The Tourist Dilemma

The only universal trait of the travellers you meet in Southeast Asia is that they talk shit on all the other travellers.

‘Don’t go to Phuket, it’s full of tourists,’ a vacationing Italian street performer told me in a guesthouse lounge yesterday, as he smoked a self-rolled cigarette with one hand and refreshed Facebook with the other. ‘All the beaches in Thailand are ruined by all the resorts.’

He went on to recommend a dive course he took on Koh Samui, and proceeded to complain that there’s nothing to do in Cambodia, and that his 400 kilometer bus ride from Bangkok took 12 hours.

I’ve noticed that most conversations with travellers go like this.
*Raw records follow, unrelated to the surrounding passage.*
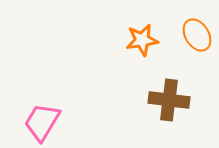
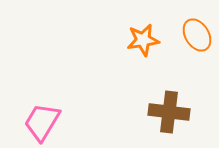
orange star: moved 1 px right
brown cross: moved 12 px down
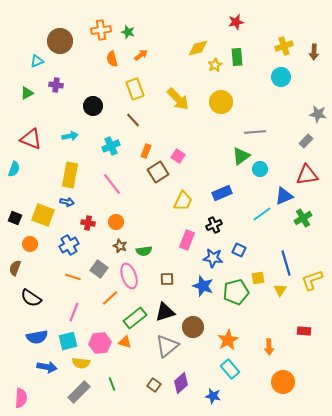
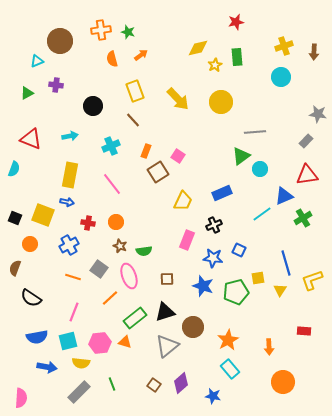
yellow rectangle at (135, 89): moved 2 px down
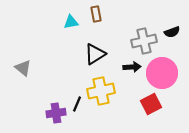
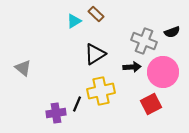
brown rectangle: rotated 35 degrees counterclockwise
cyan triangle: moved 3 px right, 1 px up; rotated 21 degrees counterclockwise
gray cross: rotated 35 degrees clockwise
pink circle: moved 1 px right, 1 px up
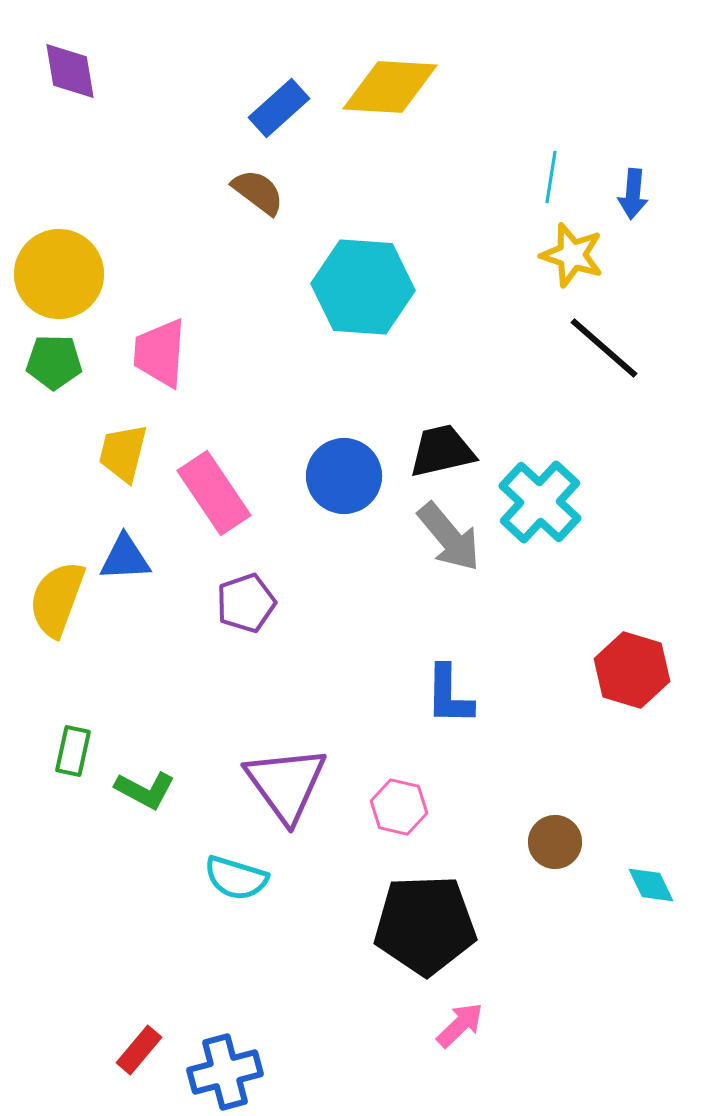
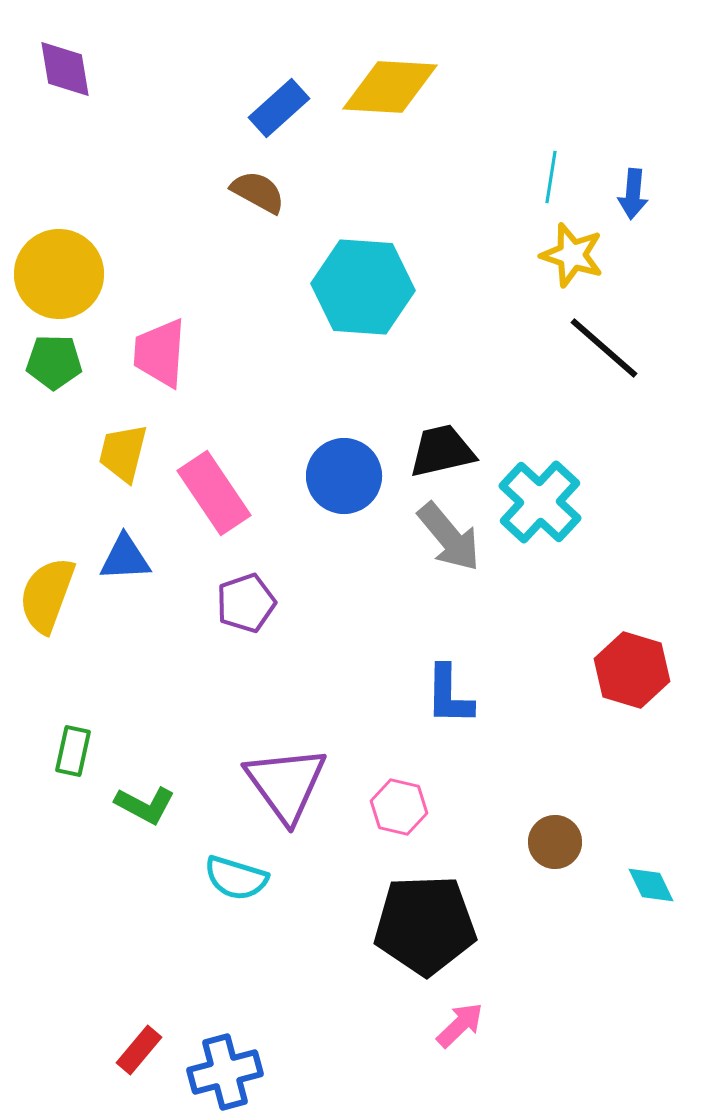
purple diamond: moved 5 px left, 2 px up
brown semicircle: rotated 8 degrees counterclockwise
yellow semicircle: moved 10 px left, 4 px up
green L-shape: moved 15 px down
First you lament the abundance of tourists, then you lament the lack of tourist-centered amenities. I hate Place X because it has too many people like me. I hate Place Y because they don’t have enough services and infrastructure for people like me.

Western culture has decided that the only ‘right’ way to be a tourist is to engage with the local culture. Eat only local food, sleep at a guesthouse or homestay, make an effort to learn the language, take the local form of transportation.

These efforts may be rewarding on their own merits, but if you’re only in a country for a short period of time, they are utterly cosmetic. I can learn how to say ‘hello’ and ‘thank you’ in Thai and Khmer, but in a week I’m not going to be able to say much more than that. Ultimately, I have to rely on the locals to speak English.

Learning the history and culture of a place is valuable in itself, but I’m not convinced that travelling there is the best, or even a particularly good, way to do this. Aside from the language barrier, people have remarkably incomplete and biased knowledge about their own countries. If you’re starting from zero, you’ll get a better primer of a country’s history and culture from Wikipedia than from simply going there and hoping for osmosis.

And that’s beside the problem that there are a lot of countries in the world. You’re not able to have even basic knowledge of more than a handful of them.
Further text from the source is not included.